8  Ordinary Least Squares (OLS) Estimation

In this set of notes, you will learn how the coefficients from the fitted regression equation are estimated from the data. Recall that in the previous set of notes, we used the riverview.csv data to examine whether education level is related to income (see the data codebook). To begin, we will load several libraries and import the data into an object called city. We will also fit a model by regressing income on education level and storing those results in an object called lm.a.

# Load libraries
library(dplyr)
library(ggplot2)
library(readr)

# Import data
city = read_csv(file = "https://raw.githubusercontent.com/zief0002/modeling/main/data/riverview.csv")

#View data
city
# Fit regression model
lm.a = lm(income ~ 1 + education, data = city)
lm.a

Call:
lm(formula = income ~ 1 + education, data = city)

Coefficients:
(Intercept)    education  
     11.321        2.651  

The fitted regression equation is

\[ \hat{\mathrm{Income}_i} = 11.321 + 2.651(\mathrm{Education~Level}_i) \]


8.1 Ordinary Least Squares Estimation

How does R determine the coefficient values of \(\hat{\beta}_0=11.321\) and \(\hat{\beta}_1=2.651\)? These values are estimated from the data using a method called Ordinary Least Squares (OLS). To understand how OLS works, consider the following toy data set of five observations:

Table 8.1: Toy data set with predictor (X) and outcome (Y) for five observations.
Xi Yi
30 63
10 44
30 40
50 68
20 25

Which of the following two models fits these data better?
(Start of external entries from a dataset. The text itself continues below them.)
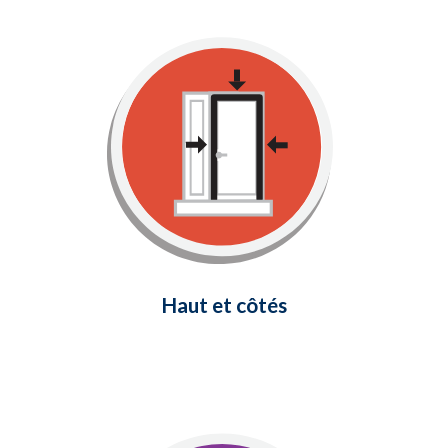
Haut et côtés
Fournit un joint étanche autour de
votre cadre de porte et empêche
l'air froid et les courants d'air
d'entrer dans votre maison.
En savoir plus
Haut et côtés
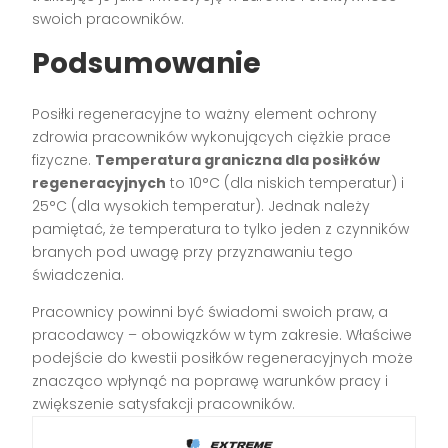
swoich pracowników.
Podsumowanie
Posiłki regeneracyjne to ważny element ochrony
zdrowia pracowników wykonujących ciężkie prace
fizyczne.
Temperatura graniczna dla posiłków
regeneracyjnych
to 10°C (dla niskich temperatur) i
25°C (dla wysokich temperatur). Jednak należy
pamiętać, że temperatura to tylko jeden z czynników
branych pod uwagę przy przyznawaniu tego
świadczenia.
Pracownicy powinni być świadomi swoich praw, a
pracodawcy – obowiązków w tym zakresie. Właściwe
podejście do kwestii posiłków regeneracyjnych może
znacząco wpłynąć na poprawę warunków pracy i
zwiększenie satysfakcji pracowników.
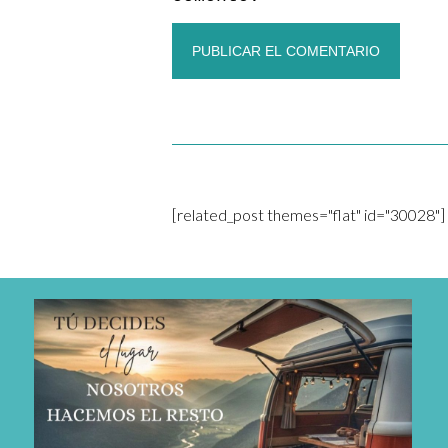
[related_post themes="flat" id="30028"]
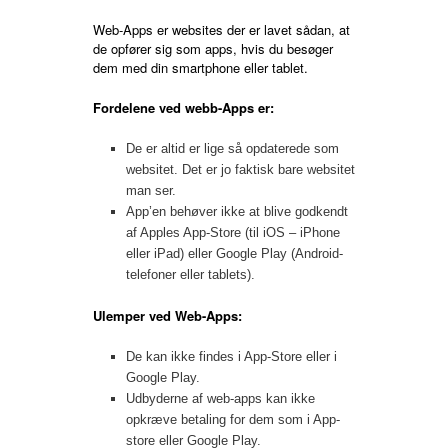
Web-Apps er websites der er lavet sådan, at
de opfører sig som apps, hvis du besøger
dem med din smartphone eller tablet.
Fordelene ved webb-Apps er:
De er altid er lige så opdaterede som
websitet. Det er jo faktisk bare websitet
man ser.
App’en behøver ikke at blive godkendt
af Apples App-Store (til iOS – iPhone
eller iPad) eller Google Play (Android-
telefoner eller tablets).
Ulemper ved Web-Apps:
De kan ikke findes i App-Store eller i
Google Play.
Udbyderne af web-apps kan ikke
opkræve betaling for dem som i App-
store eller Google Play.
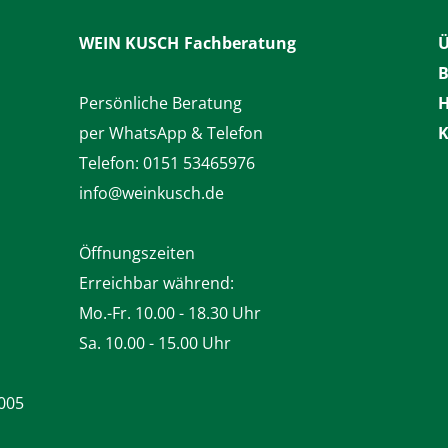
WEIN KUSCH
Fachberatung
Ü
B
Persönliche Beratung
H
per WhatsApp & Telefon
K
Telefon:
0151 53465976
info@weinkusch.de
Öffnungszeiten
Erreichbar während:
Mo.-Fr. 10.00 - 18.30 Uhr
Sa. 10.00 - 15.00 Uhr
005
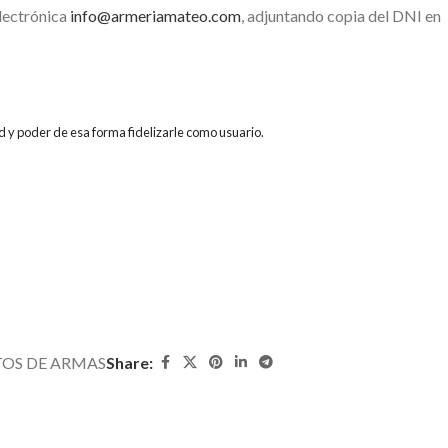
electrónica
info@armeriamateo.com
, adjuntando copia del DNI en
d y poder de esa forma fidelizarle como usuario.
OS DE ARMAS
Share:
  • Model A: \(~~\hat{Y_i} = 28 + 0.8(X_i)\)
  • Model B: \(~~\hat{Y_i} = 20 + 1(X_i)\)

We could plot the data and both lines and try to determine which seems to fit better.

Scatterplot of the observed toy data and the OLS fitted regression line for Model A.

Scatterplot of the observed toy data and the OLS fitted regression line for Model B.


8.2 Data–Model Fit

In this case, the lines are similar and it is difficult to make a determination of which fits the data better by eyeballing the two plots. Instead of guessing which model fits better, we can actually quantify the fit for the data by computing the residuals (errors) for each model and then comparing both sets of residuals; larger errors indicate a worse fitting model (i.e., more misfit to the data).

Remember, to compute the residuals, we will first need to compute the predicted value (\(\hat{Y}_i\)) for each of the five observations for both models.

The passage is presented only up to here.